A much cleaner solution would be to separate "callable" entry-point files
(like index.php) from "library" files into separate directories and point
nginx/Apache only to the directory with callable files.

------
antihero
How utterly stupid do you have to be to engineer software that requires you to
have configuration files in a publicly accessible folder?

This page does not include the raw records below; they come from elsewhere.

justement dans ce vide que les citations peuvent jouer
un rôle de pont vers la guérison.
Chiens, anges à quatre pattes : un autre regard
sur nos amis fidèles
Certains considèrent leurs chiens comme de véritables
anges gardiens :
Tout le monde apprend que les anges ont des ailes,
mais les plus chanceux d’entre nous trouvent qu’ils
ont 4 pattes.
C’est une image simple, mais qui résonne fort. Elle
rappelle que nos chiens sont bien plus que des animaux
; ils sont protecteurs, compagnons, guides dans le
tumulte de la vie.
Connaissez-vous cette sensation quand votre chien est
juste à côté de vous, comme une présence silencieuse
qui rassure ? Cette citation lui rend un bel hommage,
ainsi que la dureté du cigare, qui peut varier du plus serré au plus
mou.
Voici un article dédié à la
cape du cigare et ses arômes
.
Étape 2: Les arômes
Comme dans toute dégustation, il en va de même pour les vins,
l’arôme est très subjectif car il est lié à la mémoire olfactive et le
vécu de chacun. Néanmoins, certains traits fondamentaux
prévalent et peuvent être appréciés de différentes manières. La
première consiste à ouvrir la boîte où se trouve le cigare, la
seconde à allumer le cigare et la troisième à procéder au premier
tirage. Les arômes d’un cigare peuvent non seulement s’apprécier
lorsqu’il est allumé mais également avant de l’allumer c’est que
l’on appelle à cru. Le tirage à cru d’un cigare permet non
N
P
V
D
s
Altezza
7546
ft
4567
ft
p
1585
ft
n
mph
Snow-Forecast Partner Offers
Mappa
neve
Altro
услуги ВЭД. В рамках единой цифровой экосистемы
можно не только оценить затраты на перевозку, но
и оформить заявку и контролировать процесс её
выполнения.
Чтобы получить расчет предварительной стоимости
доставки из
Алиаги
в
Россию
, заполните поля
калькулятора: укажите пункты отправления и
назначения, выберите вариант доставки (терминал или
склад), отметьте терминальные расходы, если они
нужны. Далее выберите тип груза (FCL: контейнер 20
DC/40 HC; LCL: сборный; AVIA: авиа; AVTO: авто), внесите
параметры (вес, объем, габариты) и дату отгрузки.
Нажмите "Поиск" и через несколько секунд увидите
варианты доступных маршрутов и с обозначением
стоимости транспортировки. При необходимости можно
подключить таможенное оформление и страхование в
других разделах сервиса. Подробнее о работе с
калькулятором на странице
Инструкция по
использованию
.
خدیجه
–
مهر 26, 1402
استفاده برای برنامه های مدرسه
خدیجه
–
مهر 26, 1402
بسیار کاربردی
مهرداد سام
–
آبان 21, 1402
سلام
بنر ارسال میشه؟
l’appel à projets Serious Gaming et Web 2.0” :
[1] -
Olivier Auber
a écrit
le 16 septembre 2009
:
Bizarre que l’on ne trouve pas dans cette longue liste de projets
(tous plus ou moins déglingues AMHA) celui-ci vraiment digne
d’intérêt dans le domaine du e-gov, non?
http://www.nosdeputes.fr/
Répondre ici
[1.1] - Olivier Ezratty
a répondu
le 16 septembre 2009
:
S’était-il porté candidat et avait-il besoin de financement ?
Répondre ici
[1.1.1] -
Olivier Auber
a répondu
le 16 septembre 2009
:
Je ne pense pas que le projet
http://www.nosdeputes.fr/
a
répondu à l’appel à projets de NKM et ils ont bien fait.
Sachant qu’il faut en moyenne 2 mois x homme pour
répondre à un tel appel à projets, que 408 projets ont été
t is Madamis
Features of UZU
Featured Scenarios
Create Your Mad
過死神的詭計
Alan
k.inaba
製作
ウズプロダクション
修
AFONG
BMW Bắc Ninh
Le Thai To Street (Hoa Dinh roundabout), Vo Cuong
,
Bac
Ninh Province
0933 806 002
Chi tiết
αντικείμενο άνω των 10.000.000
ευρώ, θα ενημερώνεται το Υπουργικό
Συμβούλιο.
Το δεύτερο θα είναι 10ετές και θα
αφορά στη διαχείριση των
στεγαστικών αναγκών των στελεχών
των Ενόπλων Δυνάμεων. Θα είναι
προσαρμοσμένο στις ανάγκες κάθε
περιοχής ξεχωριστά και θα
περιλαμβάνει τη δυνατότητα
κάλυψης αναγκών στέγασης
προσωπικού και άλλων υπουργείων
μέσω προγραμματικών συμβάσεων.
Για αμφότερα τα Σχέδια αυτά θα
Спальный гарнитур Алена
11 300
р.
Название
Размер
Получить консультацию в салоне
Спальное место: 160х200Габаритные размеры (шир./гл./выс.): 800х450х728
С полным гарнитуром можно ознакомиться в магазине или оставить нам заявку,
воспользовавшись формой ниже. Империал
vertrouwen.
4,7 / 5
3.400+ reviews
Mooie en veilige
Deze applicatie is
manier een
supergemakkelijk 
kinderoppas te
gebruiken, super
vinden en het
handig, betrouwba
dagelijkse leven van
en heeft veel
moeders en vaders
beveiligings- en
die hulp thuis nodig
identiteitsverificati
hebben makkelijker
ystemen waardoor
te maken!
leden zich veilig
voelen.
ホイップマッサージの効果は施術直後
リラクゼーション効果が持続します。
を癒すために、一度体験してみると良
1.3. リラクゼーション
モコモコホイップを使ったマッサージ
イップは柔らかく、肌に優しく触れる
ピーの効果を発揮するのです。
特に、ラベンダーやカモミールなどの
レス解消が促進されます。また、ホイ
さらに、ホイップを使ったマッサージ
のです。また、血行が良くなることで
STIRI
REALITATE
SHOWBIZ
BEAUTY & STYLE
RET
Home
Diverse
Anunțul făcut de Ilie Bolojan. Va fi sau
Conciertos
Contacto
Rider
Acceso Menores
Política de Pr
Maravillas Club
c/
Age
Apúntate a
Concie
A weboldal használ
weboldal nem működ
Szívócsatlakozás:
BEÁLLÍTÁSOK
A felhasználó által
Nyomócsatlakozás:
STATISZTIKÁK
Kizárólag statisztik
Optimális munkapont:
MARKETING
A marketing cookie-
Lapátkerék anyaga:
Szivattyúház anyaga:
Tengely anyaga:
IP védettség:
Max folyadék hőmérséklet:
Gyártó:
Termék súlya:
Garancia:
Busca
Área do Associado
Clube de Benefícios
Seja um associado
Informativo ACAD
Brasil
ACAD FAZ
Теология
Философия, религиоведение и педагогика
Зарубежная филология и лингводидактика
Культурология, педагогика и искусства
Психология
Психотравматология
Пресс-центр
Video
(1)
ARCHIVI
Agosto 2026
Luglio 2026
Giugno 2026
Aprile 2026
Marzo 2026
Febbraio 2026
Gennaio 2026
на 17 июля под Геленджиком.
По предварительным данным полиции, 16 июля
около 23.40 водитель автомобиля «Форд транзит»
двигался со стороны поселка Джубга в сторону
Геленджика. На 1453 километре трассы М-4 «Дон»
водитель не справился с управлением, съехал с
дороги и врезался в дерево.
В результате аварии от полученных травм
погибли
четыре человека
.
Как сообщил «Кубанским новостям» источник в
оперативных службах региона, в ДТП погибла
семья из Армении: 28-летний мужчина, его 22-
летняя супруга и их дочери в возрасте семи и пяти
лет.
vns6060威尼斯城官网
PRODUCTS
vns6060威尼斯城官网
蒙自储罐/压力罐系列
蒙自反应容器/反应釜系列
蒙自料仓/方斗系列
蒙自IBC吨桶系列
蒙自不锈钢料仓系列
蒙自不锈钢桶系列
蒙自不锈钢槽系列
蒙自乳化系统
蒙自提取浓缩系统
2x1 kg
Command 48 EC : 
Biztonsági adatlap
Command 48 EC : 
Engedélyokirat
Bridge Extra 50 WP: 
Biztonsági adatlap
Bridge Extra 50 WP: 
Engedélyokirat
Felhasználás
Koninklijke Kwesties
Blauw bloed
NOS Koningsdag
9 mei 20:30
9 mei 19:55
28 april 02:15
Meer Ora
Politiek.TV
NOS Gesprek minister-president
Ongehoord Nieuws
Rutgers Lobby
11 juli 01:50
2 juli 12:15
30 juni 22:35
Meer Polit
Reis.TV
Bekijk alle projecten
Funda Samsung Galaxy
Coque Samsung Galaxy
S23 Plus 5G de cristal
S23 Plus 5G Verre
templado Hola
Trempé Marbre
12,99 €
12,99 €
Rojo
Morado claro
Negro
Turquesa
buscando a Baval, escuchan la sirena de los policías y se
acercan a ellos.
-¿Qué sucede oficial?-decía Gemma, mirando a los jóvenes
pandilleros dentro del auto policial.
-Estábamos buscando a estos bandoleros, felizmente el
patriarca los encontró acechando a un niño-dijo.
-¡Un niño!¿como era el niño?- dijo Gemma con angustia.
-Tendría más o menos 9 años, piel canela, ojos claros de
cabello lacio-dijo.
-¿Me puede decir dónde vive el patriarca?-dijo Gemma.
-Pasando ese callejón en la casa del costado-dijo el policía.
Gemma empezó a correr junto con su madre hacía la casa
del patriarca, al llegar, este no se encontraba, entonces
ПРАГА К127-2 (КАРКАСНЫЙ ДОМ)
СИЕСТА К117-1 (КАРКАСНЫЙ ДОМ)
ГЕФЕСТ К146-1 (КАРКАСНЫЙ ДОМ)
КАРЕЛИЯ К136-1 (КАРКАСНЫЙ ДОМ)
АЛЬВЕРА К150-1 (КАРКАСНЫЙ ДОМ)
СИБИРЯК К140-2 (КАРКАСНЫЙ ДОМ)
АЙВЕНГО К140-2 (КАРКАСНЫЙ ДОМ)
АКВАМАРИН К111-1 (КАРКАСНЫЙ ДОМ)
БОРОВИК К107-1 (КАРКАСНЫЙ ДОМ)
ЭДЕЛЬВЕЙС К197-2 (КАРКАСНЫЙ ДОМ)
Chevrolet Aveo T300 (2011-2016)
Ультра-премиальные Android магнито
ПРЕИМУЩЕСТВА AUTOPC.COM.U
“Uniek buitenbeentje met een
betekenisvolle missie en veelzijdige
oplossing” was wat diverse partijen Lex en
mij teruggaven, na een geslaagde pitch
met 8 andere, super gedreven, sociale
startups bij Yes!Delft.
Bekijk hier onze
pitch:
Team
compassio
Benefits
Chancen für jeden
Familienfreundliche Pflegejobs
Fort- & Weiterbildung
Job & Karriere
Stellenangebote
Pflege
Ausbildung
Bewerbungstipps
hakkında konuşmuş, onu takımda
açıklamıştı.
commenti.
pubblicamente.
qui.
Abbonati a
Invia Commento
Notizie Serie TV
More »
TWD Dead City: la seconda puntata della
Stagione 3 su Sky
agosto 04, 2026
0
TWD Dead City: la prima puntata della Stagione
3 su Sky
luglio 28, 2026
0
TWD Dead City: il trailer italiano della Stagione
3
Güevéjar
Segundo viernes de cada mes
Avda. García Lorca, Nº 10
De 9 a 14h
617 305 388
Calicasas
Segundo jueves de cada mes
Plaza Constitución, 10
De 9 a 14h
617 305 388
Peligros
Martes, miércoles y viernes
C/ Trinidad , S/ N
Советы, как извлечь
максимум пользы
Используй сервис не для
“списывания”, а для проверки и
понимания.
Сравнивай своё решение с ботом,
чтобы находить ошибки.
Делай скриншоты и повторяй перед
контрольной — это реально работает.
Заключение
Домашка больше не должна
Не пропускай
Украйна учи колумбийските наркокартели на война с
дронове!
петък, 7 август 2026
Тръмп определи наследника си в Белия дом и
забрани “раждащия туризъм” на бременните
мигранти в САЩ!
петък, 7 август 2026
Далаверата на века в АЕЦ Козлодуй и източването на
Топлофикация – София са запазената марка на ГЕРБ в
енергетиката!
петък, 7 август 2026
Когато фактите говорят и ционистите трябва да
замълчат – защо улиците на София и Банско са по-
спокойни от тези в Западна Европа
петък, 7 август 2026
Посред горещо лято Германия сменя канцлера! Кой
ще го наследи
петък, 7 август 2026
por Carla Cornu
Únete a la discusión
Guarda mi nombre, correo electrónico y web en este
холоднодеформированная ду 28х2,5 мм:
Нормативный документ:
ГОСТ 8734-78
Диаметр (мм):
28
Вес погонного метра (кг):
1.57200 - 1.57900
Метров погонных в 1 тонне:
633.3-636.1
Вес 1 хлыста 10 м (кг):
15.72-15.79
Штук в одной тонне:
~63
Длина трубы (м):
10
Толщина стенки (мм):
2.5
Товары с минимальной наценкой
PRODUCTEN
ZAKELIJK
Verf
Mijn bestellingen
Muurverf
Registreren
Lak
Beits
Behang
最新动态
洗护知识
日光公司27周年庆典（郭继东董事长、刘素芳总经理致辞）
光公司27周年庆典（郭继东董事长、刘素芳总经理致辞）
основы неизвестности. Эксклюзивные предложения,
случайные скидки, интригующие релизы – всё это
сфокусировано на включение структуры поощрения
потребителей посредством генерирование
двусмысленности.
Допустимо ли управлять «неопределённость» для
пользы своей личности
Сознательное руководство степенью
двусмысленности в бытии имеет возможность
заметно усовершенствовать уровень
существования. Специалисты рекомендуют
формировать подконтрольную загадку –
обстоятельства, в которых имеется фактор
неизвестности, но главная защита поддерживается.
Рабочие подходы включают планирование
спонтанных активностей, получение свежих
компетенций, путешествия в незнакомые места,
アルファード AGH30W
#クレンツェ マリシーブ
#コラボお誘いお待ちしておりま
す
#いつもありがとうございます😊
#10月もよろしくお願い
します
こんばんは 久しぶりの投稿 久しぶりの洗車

Even most shared
hosts now will have a public_html folder and the ability to put sensitive
stuff not inside it.

The .htaccess hacks are great but they are just patching the symptom, and one
slip up and you're back to square one.

The best way to do configuration is to have it in environment variables that
are populated in a completely separate config file for the specific instance,
so for instance a uWSGI ini file.

This is very easy with Django and uWSGI.

In your uWSGI.ini:

    
    
        env = DJANGO_SETTINGS_MODULE=yoursite.settings.production
        env = DJANGO_SECRET_KEY=herp
        env = DJANGO_DB_PASSWORD=derp
    

In yoursite/settings/production.py

    
    
        from .base import *
    

In yoursite/settings/base.py

    
    
        import os
        
        DATABASES = {
            'default': {
                ...
                'PASSWORD': os.environ.get('DJANGO_DB_PASSWORD'),
                ...
            }
        }
    
        SECRET_KEY = os.environ.get('DJANGO_SECRET_KEY')
    

I'm not sure if this is possible with WordPress or the whole shitty PHP way of
doing things - perhaps if you had a FPM pool for each site and site specific
configuration in there?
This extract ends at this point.